Después de todos estos años, todavía no
entiendo por completo el tema de la oración. Me resulta un misterio. Pero sí sé
una cosa: cuando estamos desesperadamente necesitados, la oración brota con
naturalidad de nuestros labios y de lo más profundo de nuestro corazón.
Cuando estamos muertos de miedo, más
allá de lo que podemos soportar, fuera de lo acostumbrado y con nuestro
bienestar en peligro o amenazado, recurrimos a la oración de manera
involuntaria e instintiva. Nuestro clamor natural es: «¡Señor, ayúdame!».

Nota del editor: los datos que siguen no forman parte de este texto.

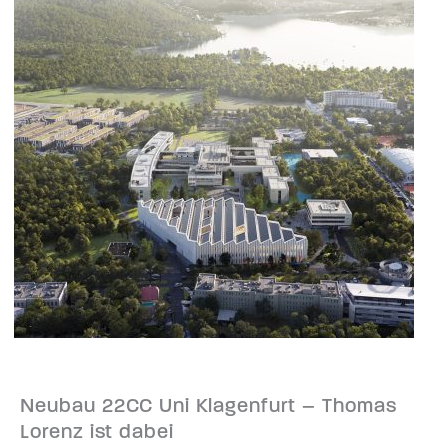
Neubau 22CC Uni Klagenfurt – Thomas
Lorenz ist dabei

El autor Eugene Peterson escribió: «El
lenguaje de la oración se forja en el crisol de la dificultad. Cuando no
podemos ayudarnos solos y clamamos por ayuda, cuando no nos gusta dónde estamos
y queremos escapar, cuando nos desagrada quiénes somos y deseamos cambiar,
usamos expresiones básicas que se convierten en el lenguaje esencial de la
oración».
La oración empieza con los problemas, y
continúa porque siempre tenemos alguna clase de dificultad. No exige ninguna
preparación especial, vocabulario exacto ni postura apropiada, sino que brota
cuando enfrentamos necesidades y, con el tiempo, se convierte en una respuesta
habitual para toda situación (buena o mala) de esta vida (Filipenses 4:6). ¡Qué
privilegio es llevar todo a Dios en oración!